Oluşturulan stereo model ve Sayısal Yükseklik Modeli (SYM) kullanılarak Işıklar beldesinin ortofoto haritası üretilmiştir. SYM oluşturmada kullanılan eşyükseklik verileri HGK tarafından üretilen 1/25.000 ölçekli topoğrafik haritalardan elde edilmiştir. Söz konusu haritalar üzerindeki eşyükseklik eğrileri 10m kot farkı aralığıyla geçirilmektedir. Ortofoto üretiminde öncelikle her iki resim SYM kullanılarak bir geometrik düzeltmeye tabi tutulmuştur. Bu işlem sonunda her iki fotoğraf için iki ayrı ortofoto harita elde edilmiştir. Düzeltilmiş iki resim mozaikleme yoluyla yeniden örneklenerek birleştirilmiş ve böylece nihai ortofoto harita üretilmiştir. Rastır formatta (.tif) olan ortofoto harita yaklaşık 6x4.7km2’lik bir alanı kaplamaktadır. Piksel boyutu 0.586m ve koordinat sistemi ise DUTM (Değiştirilmiş UTM=Memleket Sistemi)’dir. Stereo değerlendirme ile sayısallaştırılan detaylar, üretilen ortofoto haritanın kontrolü için kullanılmıştır. Bu detayların ortofoto harita ile çakıştırılması sonrasında sağ ve sol resim (resim çiftleri) üzerindeki detaylar incelenerek, üretilen ortofotonun amaç doğrultusunda anlamlı olduğu görülmüştür. Şekil 3-b’de ortofoto ile çakıştırılan detaylar görülmektedir. Bu kontrolün dışında bölgenin kadastro verileri de ortofoto ile çakıştırılarak (Şekil 3-c) arazide değişmeyen hatların uyumu gözlenmiştir.

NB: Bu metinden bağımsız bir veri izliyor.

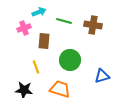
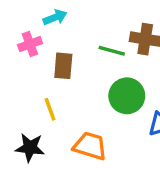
green line: (64, 21) -> (112, 51), moved
green circle: (70, 60) -> (127, 96), moved

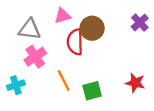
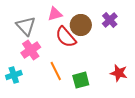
purple cross: (140, 23) -> (110, 20), moved
gray triangle: (30, 29) -> (26, 26), turned 40
red semicircle: (75, 42) -> (66, 37), turned -40

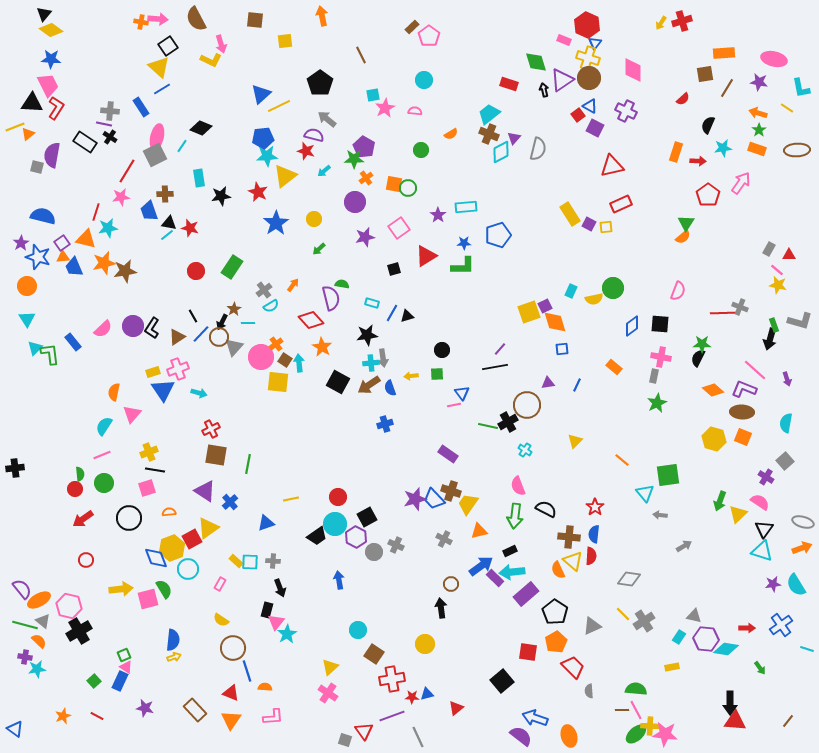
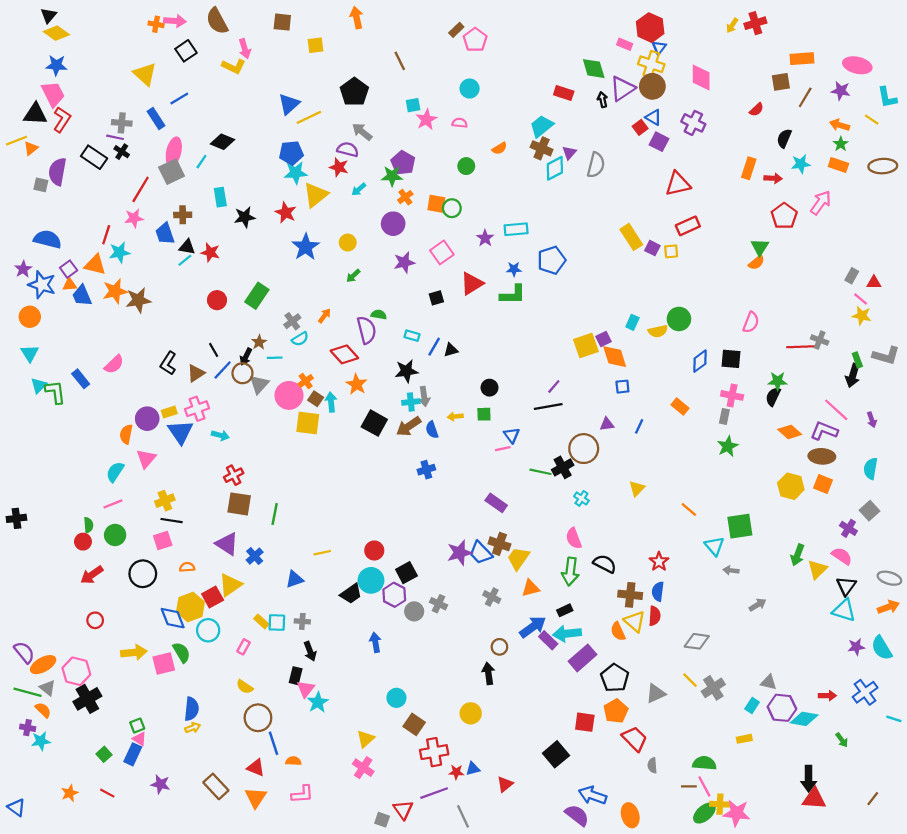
yellow triangle: (159, 67) -> (145, 74), moved
purple circle: (133, 326) -> (147, 419), moved

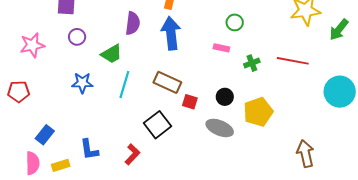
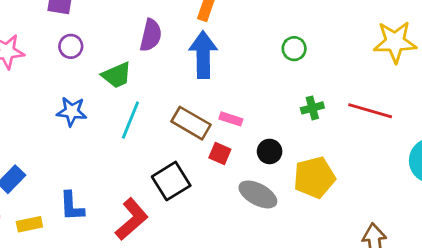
pink rectangle: (221, 48) -> (231, 119), moved
red L-shape: (132, 154) -> (132, 219), size x1.4

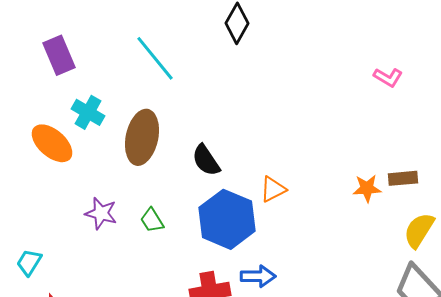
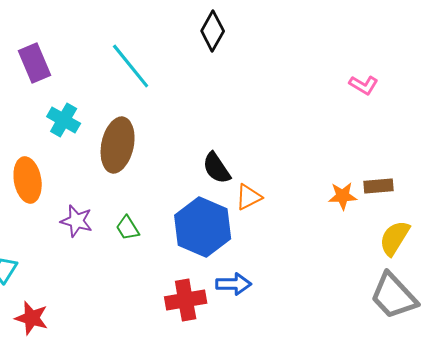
orange ellipse: (52, 143) -> (28, 180), moved, turned 39
black semicircle: (206, 160) -> (217, 168), moved

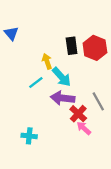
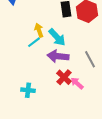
yellow arrow: (47, 61) -> (39, 30), moved
red cross: (78, 114) -> (64, 77), moved

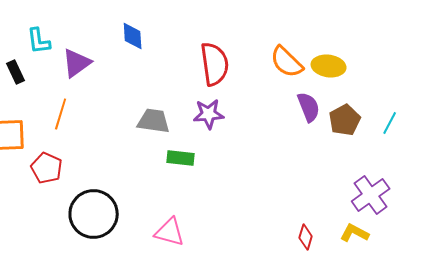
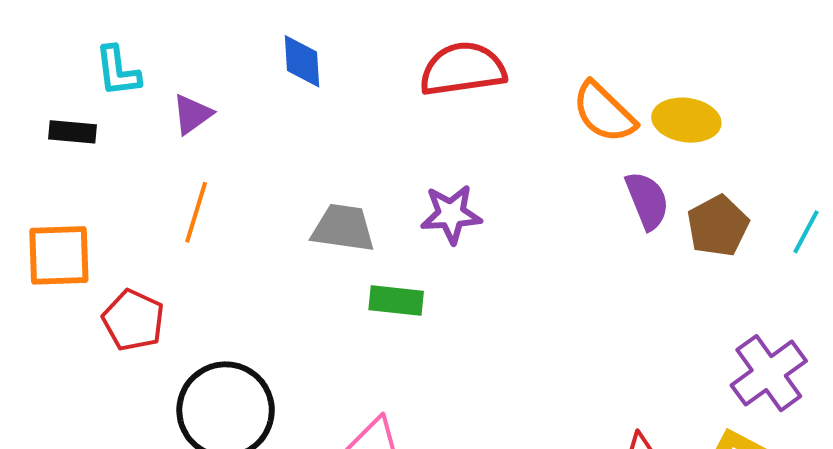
purple triangle: (77, 63) -> (192, 114), size x0.7
red semicircle: (215, 64) -> (463, 69), moved, turned -90
black rectangle: (16, 72) -> (73, 132), turned -60
orange line: (61, 114) -> (196, 212), moved

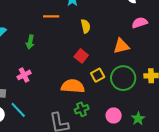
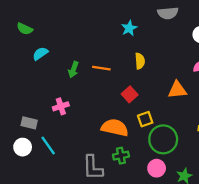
orange line: (51, 16) -> (101, 68), moved
green circle: (123, 78) -> (163, 139), moved

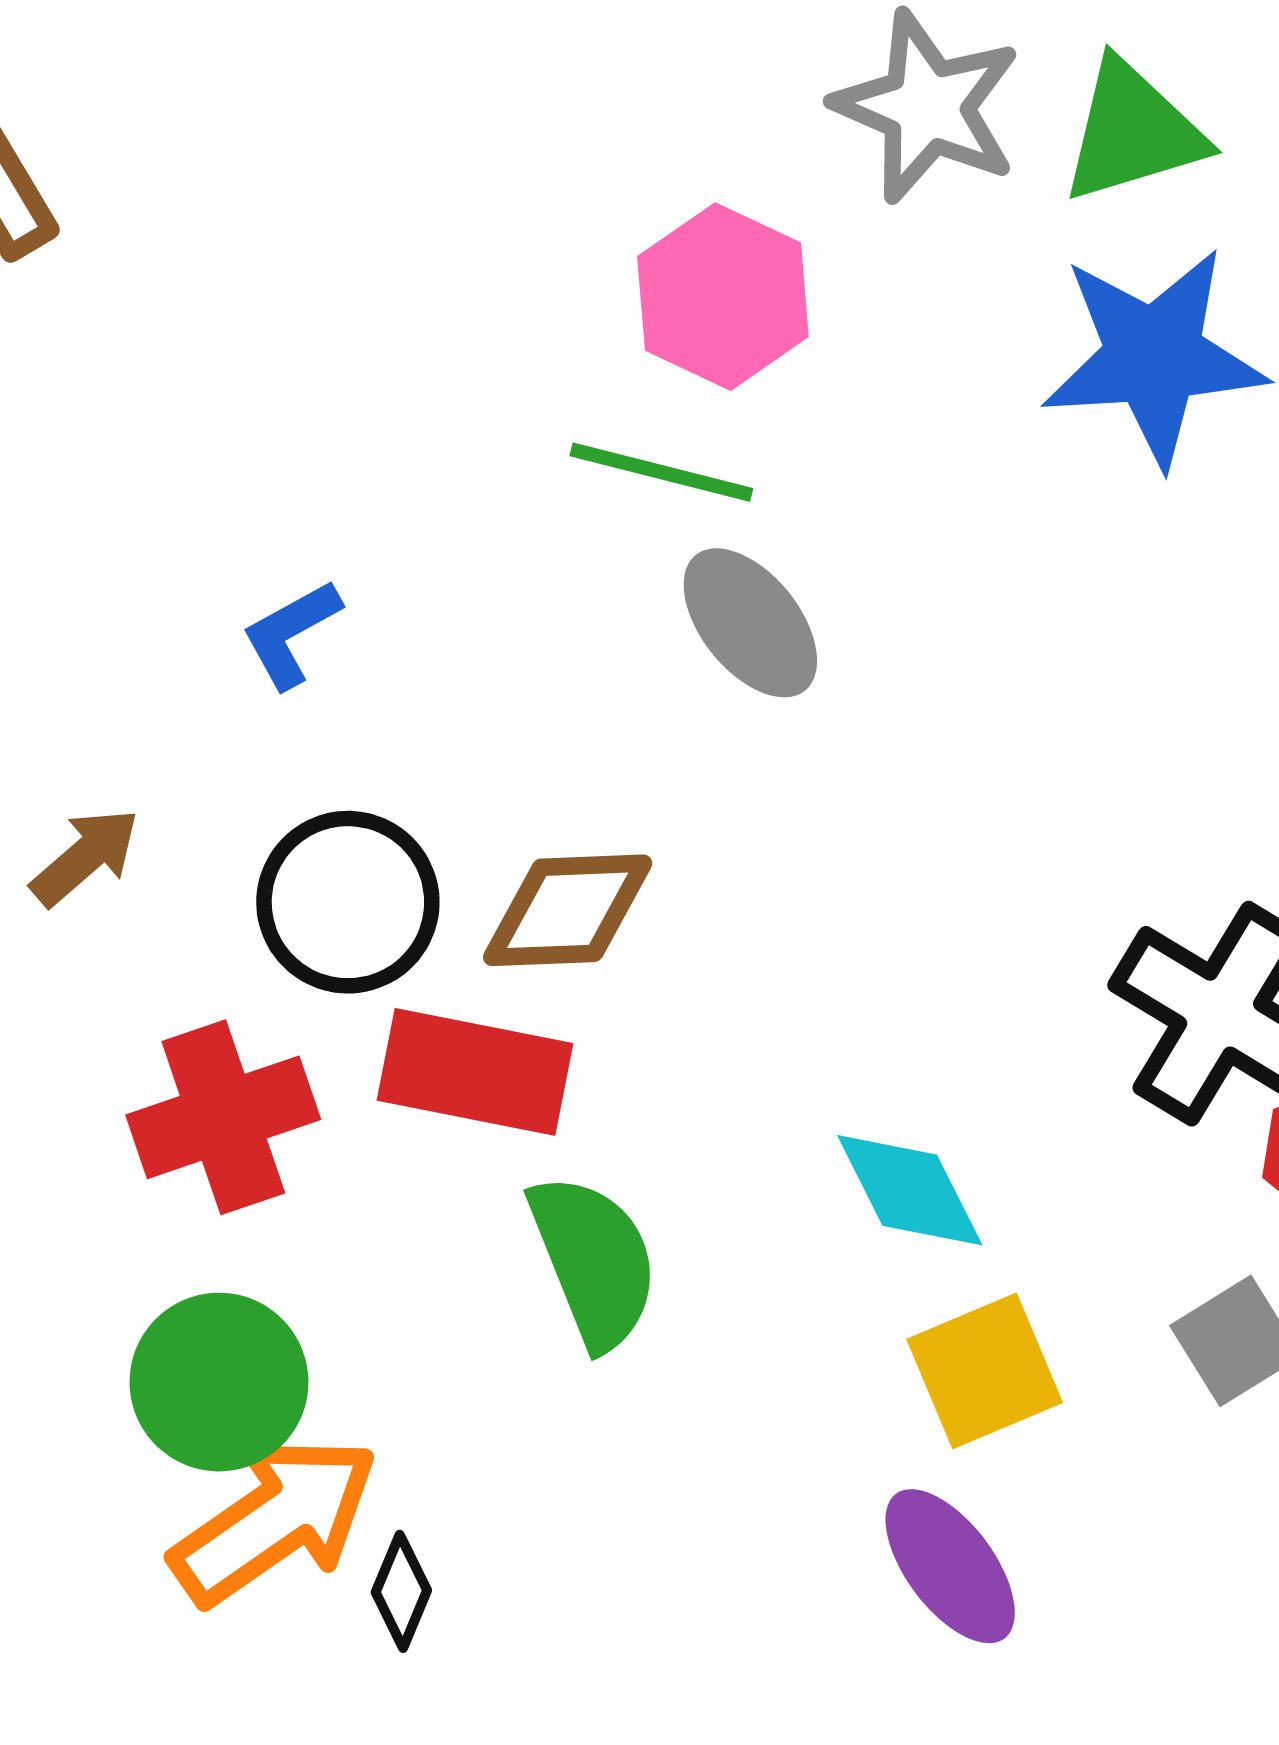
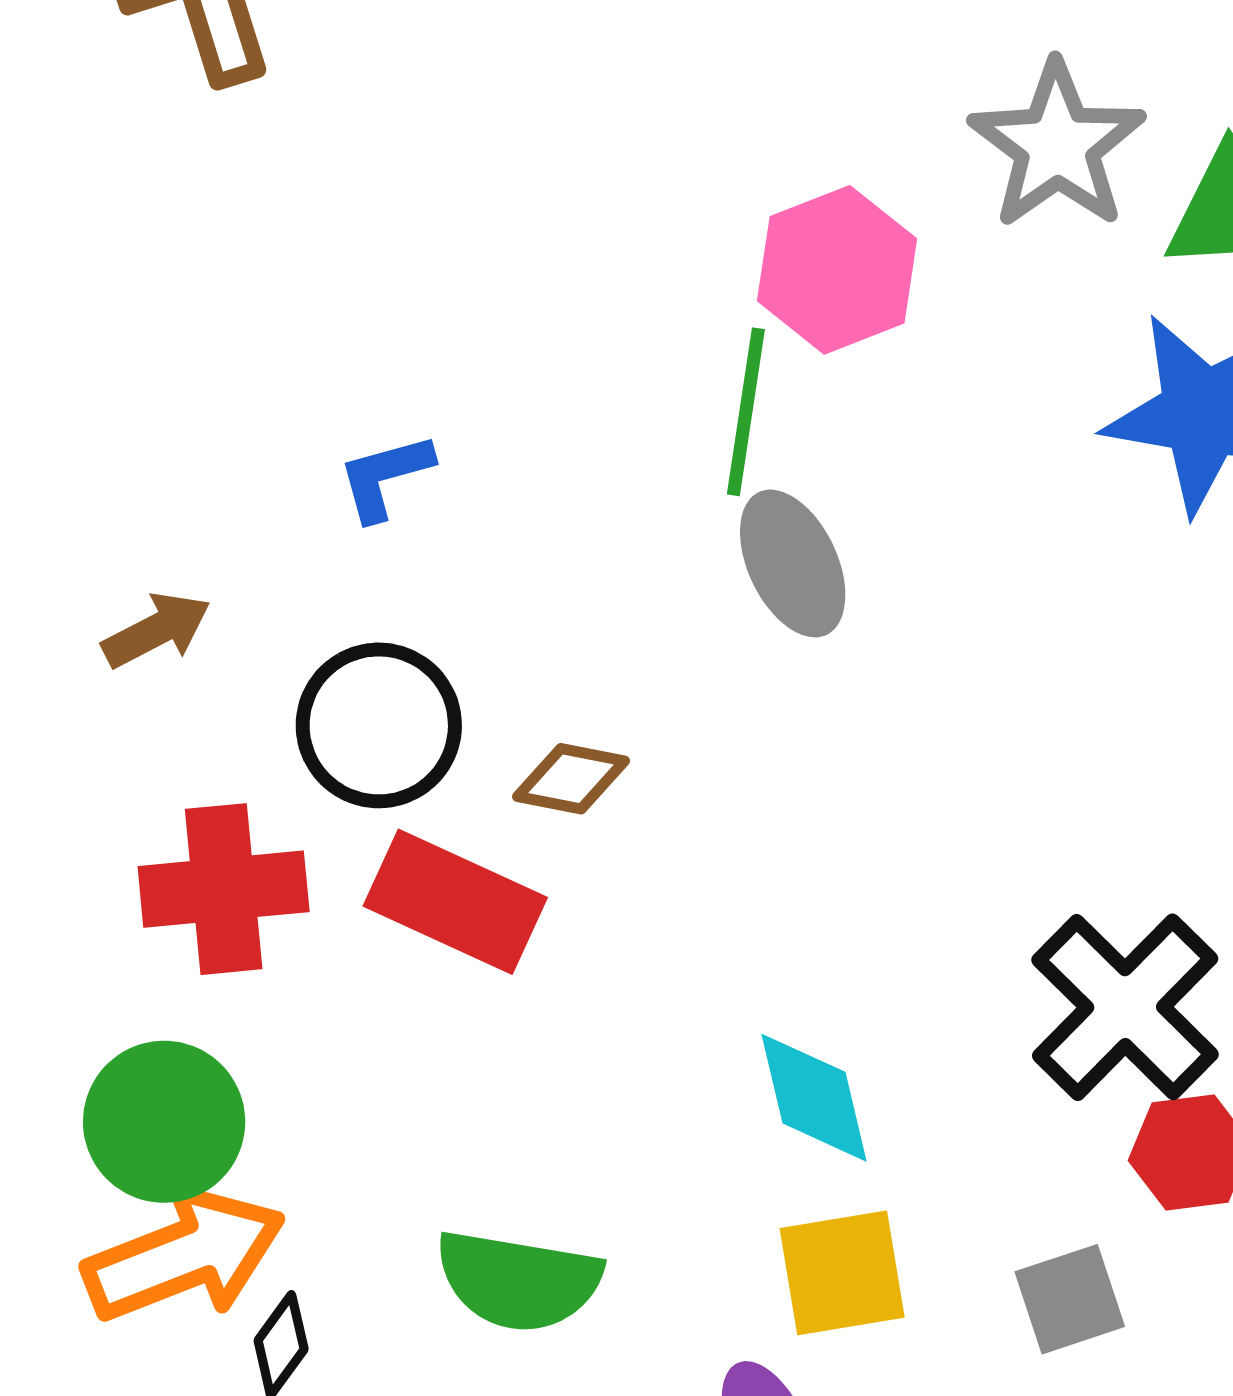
green line: (661, 472) -> (746, 412), turned 71
brown diamond: (568, 910) -> (571, 779), size x0.7
green semicircle: (594, 1261) -> (518, 1281), moved, turned 108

İkinci uygulama alanı olan Bengisu Köyü’nde aynı amaçla 2781x3314 piksel (1 piksel=1x1 m) boyutlarında örnek IKONOS uydu görüntüsü kullanılmıştır. Bu görüntü Siyah-Beyaz ve Çok-Bantlı görüntülerin birleştirilmesinden oluşturulan “PanSharpened” görüntüdür.

Uydu görüntüleri çekim açısı, algılayıcı tipi, atmosferik koşullar, dünyanın şekli ve yerin topoğrafyası vb. etkenlerden kaynaklanan hatalarla yüklüdür (Lillesand ve Kiefer 2000, Wu 2000). Bu nedenle yüksek çözünürlüklü uydu görüntülerinin geometrik düzeltme işlemi önem kazanmaktadır (Oesterle ve Wildmann 2003). Leo ve Lemoine (2001)’e göre kullanılan görüntülerin piksel boyutları 1m veya daha küçük olmalı ve geometrik düzeltme sonrası karesel ortalama hatası ±2.5m veya daha küçük olmalıdır. Bahsedilen hususlara dikkat edilerek uygulamada kullanılan IKONOS uydu görüntüsünün

geometrik düzeltme işlemi gerçekleştirilmiştir. Düzeltme işleminde bölgenin halihazır haritasından elde edilen 5m piksel boyutlu SYM kullanılmıştır. Bunun yanı sıra arazi koordinatları ile görüntü koordinatları (pikseller) arasındaki ilişkiyi açıklayan katsayıları içeren, geometrik düzeltmenin sağlığı açısından çok önemli fonksiyonu bulunan RPC (Rational Polynominal Coefficients; Rapid Positioning Capability) dosyası (Tao ve ark. 2004, Anonymous 2004, URL-7, 2004) kullanılmıştır. Bu işlem için koordinatları dijital halihazır harita üzerinden okunan bina, duvar köşesi ve yol ayrımları gibi detaylardan oluşan 13 adet YKN kullanılmıştır. Geometrik düzeltme işleminden sonra, artık ortofoto niteliğini kazanan IKONOS uydu görüntüsünün toplam RMSE hatası 0.77 piksel (metre) dir. Daha fazla YKN kullanılması toplam RMSE’yi çok az etkilediğinden bu sayı artırılmamış ve optimum çözüm olarak değerlendirilmiştir. Ulaşılan doğruluk ise JRC tarafından belirlenen RMSE<2,5m şartı (Leo ve Lemonie 2001) düşünüldüğünde son derece iyi bir sonuçtur. Ortofoto niteliğindeki bu IKONOS görüntüsü 2.7x3.3 km2’lik bir alanı kapsamaktadır. Piksel boyutu 1m ve koordinat sistemi DUTM’dir.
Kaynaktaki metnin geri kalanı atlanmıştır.